Go through the lines below one by one and count those holding the string "cancellation". Give the count alone.

(Page-level text extractions)
__________

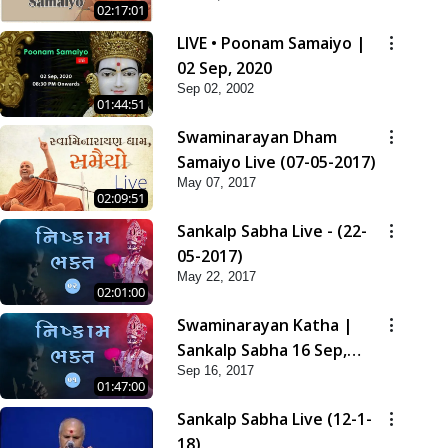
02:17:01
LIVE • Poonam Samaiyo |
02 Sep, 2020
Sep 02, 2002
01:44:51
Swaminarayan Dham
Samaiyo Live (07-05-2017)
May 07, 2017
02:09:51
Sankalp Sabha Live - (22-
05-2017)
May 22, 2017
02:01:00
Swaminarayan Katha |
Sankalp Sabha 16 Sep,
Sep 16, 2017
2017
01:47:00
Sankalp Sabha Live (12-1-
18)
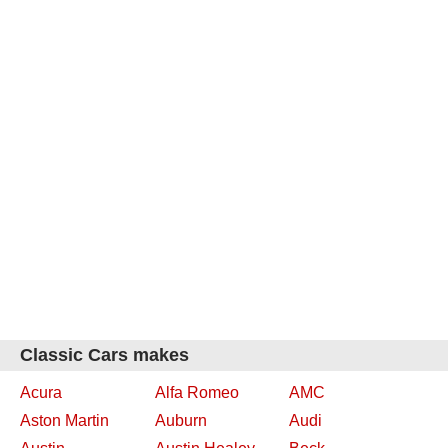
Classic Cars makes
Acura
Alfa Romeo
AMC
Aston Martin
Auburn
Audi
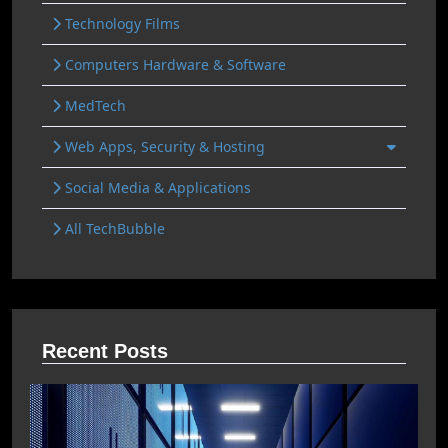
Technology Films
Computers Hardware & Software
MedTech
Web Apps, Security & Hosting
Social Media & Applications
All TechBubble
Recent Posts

__________

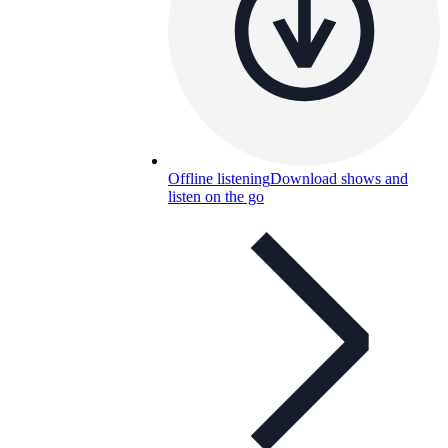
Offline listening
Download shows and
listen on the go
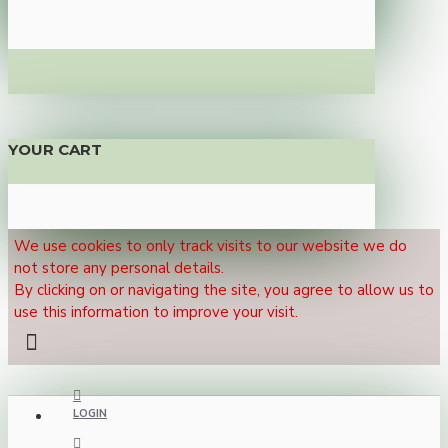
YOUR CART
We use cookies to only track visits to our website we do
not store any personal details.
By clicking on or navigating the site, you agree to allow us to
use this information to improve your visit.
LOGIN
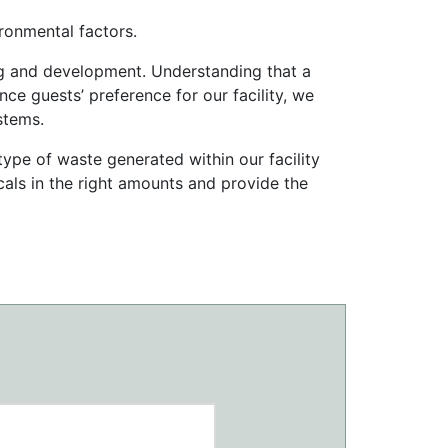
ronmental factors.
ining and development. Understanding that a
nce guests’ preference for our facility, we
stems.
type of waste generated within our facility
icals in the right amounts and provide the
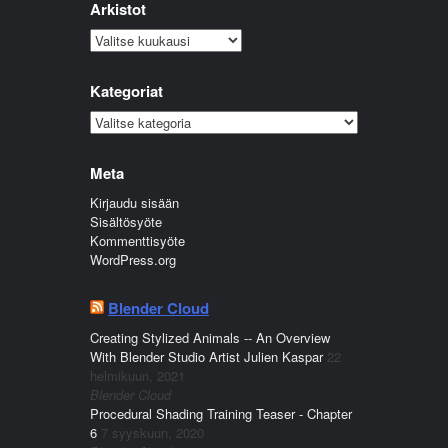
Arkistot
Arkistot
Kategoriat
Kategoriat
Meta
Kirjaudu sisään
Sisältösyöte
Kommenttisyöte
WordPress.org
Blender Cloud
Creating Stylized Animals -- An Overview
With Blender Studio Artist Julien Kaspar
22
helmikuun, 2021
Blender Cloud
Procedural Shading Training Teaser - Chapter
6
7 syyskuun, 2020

__________

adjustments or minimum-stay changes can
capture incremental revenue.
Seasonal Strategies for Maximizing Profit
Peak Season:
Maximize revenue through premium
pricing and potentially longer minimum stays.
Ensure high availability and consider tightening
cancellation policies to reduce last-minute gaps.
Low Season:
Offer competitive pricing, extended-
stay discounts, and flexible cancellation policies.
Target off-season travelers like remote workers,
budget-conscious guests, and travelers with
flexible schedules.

__________

Solution — 2